Wednesday, September 24, 2014

Parents Mean Well-- and Yet...

By: Patrick O'Connor Ph.D

“Mr. Osborn?”


“This is Wanda Axelrod, Jimmy’s mother?”


“He’s applying to your college, and when I told his counselor Jimmy had a few questions, the counselor told Jimmy to call the college admissions office, so of course I wanted to talk to you.”

“I’m sorry.  Jimmy had some questions, so you—?”

“Yes.  Now, Jimmy’s counselor told us you superscore on the ACT, and we just wanted to make sure that was true.”

“Why, yes.  Counselors are really very reliable with that information.”

“That’s exactly what our SAT tutor said, but I just wanted to make sure.  Now, when listing extracurricular activities, should we list them in chronological order, or in order of importance?”

“Order of importance.  We think that shows us some of the intangible qualities of student.”

“That’s what I told Jimmy after we typed them into the online application, but he insisted that I check with you.”

“He did?”

“I told him, ‘Jimmy, you may have only changed planes in Ukraine, but colleges like to see students familiar with other nations, and that’s why I put that experience at the top of the extracurricular list.’”

“Ma’am, changing planes isn’t exactly—“

“This was after we spent two weeks at the Sanskrit writing seminar.  Jimmy had such a good time—I’m so glad we found out about it through the magazine at the beauty salon.”

“Your son goes to a—?”

“Now, you mentioned intangible qualities. Let’s talk more about those, since we have a list of those we’ve been working on since sixth grade.  Jimmy has extensive leadership experience as CEO of his own lawn maintenance company for the past seven years.”

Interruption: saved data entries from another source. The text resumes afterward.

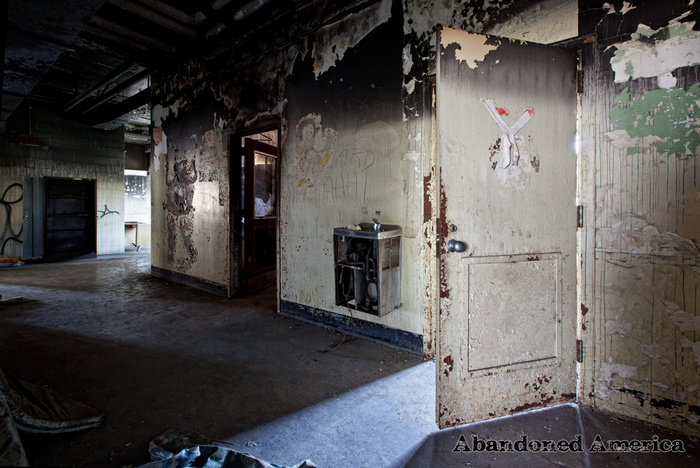 What are the coordinates of `door` in the screenshot? It's located at point(265,236). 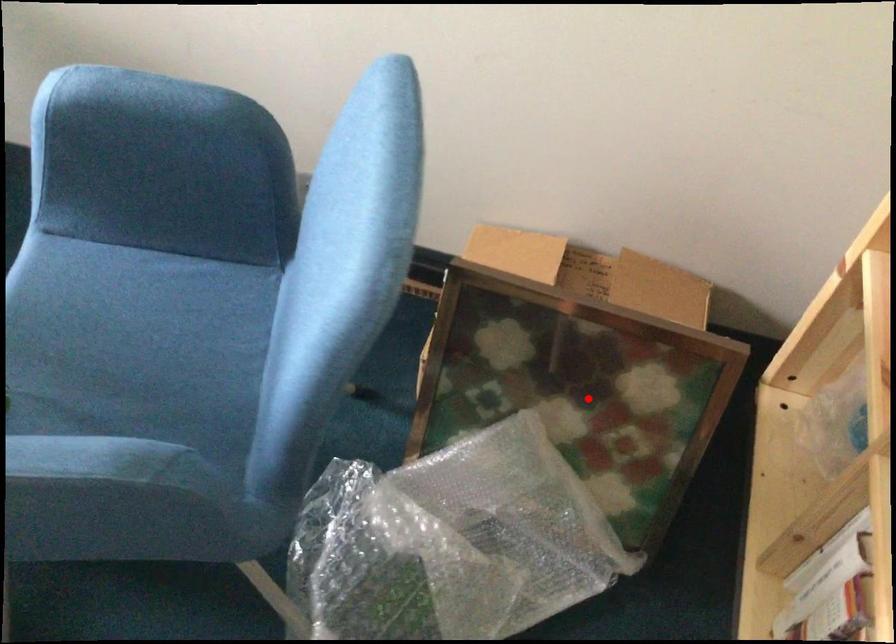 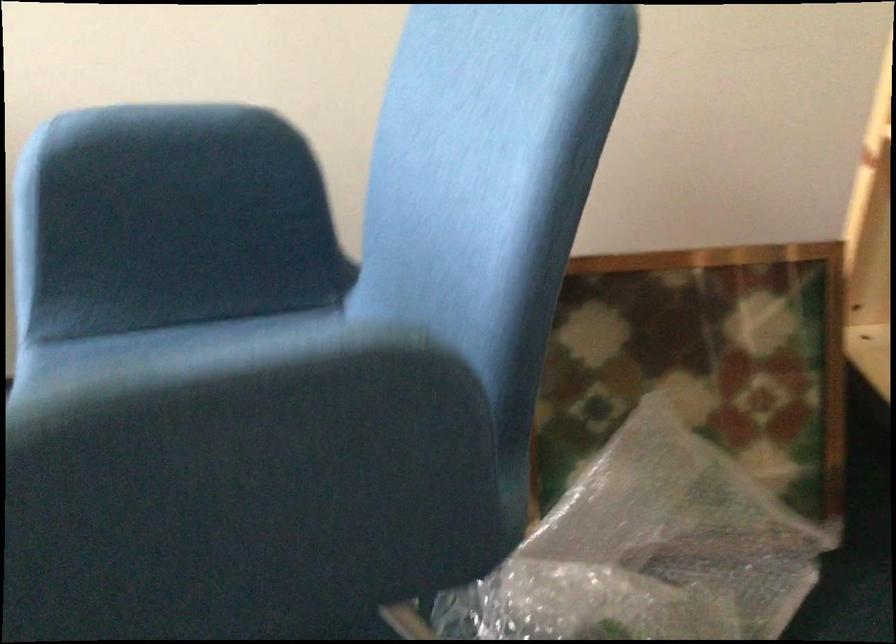 Question: A red point is marked in image1. In image2, is the corresponding 3D point closer to the camera or farther? Reply with the corresponding letter.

“He owns a lawn maintenance company?”

“No.  He just runs it.”

“I see.  How many employees?”

“Just one.”

“Other than himself?”

“Why, no.  Is that important?”

“You could say that.”

“He’s up to five lawns this year.  Of course, he had to quit piano to make more time for lawn cutting, but I told him that leadership was something colleges like.”

“How long had he played piano?”

“Since he was three.  He was state champion at the Junior level three years straight, and had a good shot at the Senior division crown.  But we gave that up.”

“Did he like it?”

“Giving it up?”

“No.  Playing the piano. Did he like it?”

“Oh heavens yes.  He would spend hours at the piano, playing Bach from memory, composing his own songs.  It was beautiful while it lasted.”

“And now he’s mowing lawns instead?”

“Mr. Osborn, we know the value of being a small business operator in the college application process.”

“Of course.  What other intangible qualities--?”

“Well, he did display selflessness when I took him to the soup kitchen.”

“As a volunteer?  That’s great.  How many hours did he work there?”

“One. But we really grew through that experience.”

“Anything else?”

“Independence, since we’re now cleaning our own room.  Organization, when he cleaned the garage.  And adventure of course, when he had to change planes in Ukraine.”

“Mrs. Axelrod, how about initiative?”


“Yes.  You know, setting up his own appointments with his college counselor, finding his own summer programs to attend, showing leadership and selflessness by staying with the piano to offer free recitals to local retirement villages and free lessons to local children, calling the college of his choice by himself to ask his own questions—that kind of thing.”

“That—that doesn’t appear to be on our list.”


“I suppose that means his life is over.”

“I somehow get the impression that once he’s in college, his life will just begin.”